RECORDS PROVIDED Block Start

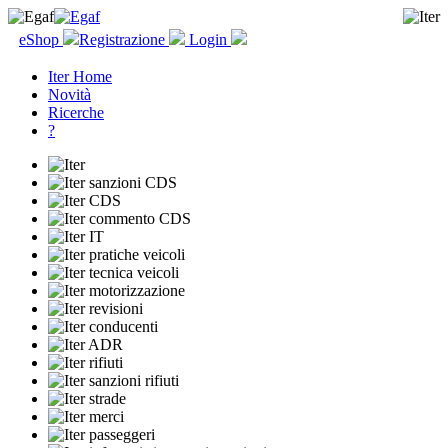
eShop
Registrazione
Login
Iter Home
Novità
Ricerche
?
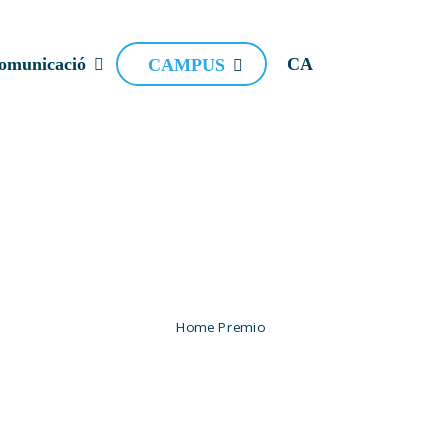
omunicació
CA
CAMPUS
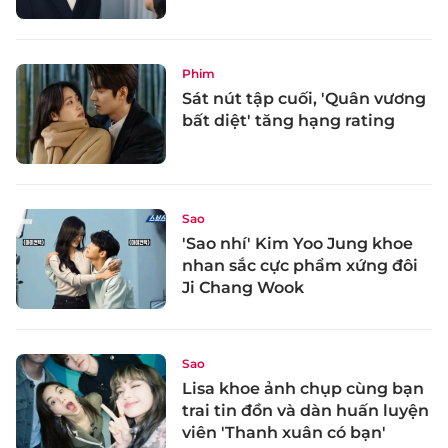
Phim
Sát nút tập cuối, 'Quân vương
bất diệt' tăng hạng rating
Sao
'Sao nhí' Kim Yoo Jung khoe
nhan sắc cực phẩm xứng đôi
Ji Chang Wook
Sao
Lisa khoe ảnh chụp cùng bạn
trai tin đồn và dàn huấn luyện
viên 'Thanh xuân có bạn'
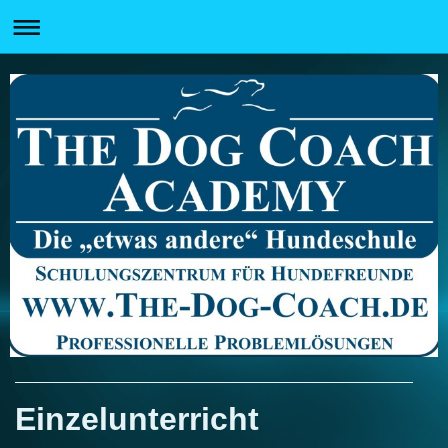
Einzelunterricht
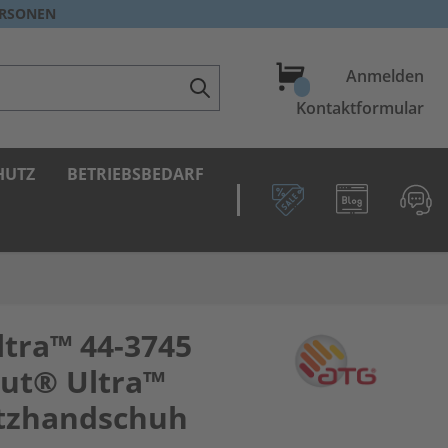
ERSONEN
Warenkorb
Anmelden
Kontaktformular
HUTZ
BETRIEBSBEDARF
tra™ 44-3745
ut® Ultra™
utzhandschuh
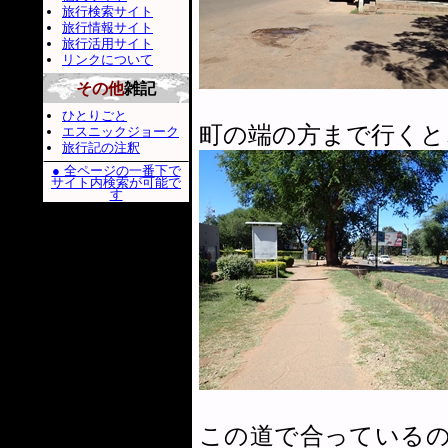
旅行検索サイト
旅行情報サイト
旅行活用サイト
リンクについて
その他
雑記
ひとりごと
町の端の方まで行くと
エスニックジョーク
旅行記の注釈
● 全ページの一番下で
サイト内検索が可能で
す
この道で合っている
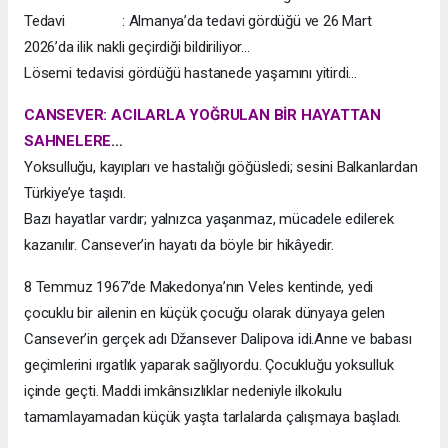
Tedavi : Almanya’da tedavi gördüğü ve 26 Mart
2026’da ilik nakli geçirdiği bildiriliyor...
Lösemi tedavisi gördüğü hastanede yaşamını yitirdi...
CANSEVER: ACILARLA YOĞRULAN BİR HAYATTAN
SAHNELERE
…
Yoksulluğu, kayıpları ve hastalığı göğüsledi; sesini Balkanlardan
Türkiye’ye taşıdı.
Bazı hayatlar vardır; yalnızca yaşanmaz, mücadele edilerek
kazanılır. Cansever’in hayatı da böyle bir hikâyedir.
8 Temmuz 1967’de Makedonya’nın Veles kentinde, yedi
çocuklu bir ailenin en küçük çocuğu olarak dünyaya gelen
Cansever’in gerçek adı Džansever Dalipova idi.Anne ve babası
geçimlerini ırgatlık yaparak sağlıyordu. Çocukluğu yoksulluk
içinde geçti. Maddi imkânsızlıklar nedeniyle ilkokulu
tamamlayamadan küçük yaşta tarlalarda çalışmaya başladı.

RECORDS PROVIDED Block End

Throughout the material above, report each line holding the word "küçük".

→ **FINAL ANSWER**
çocuklu bir ailenin en küçük çocuğu olarak dünyaya gelen
tamamlayamadan küçük yaşta tarlalarda çalışmaya başladı.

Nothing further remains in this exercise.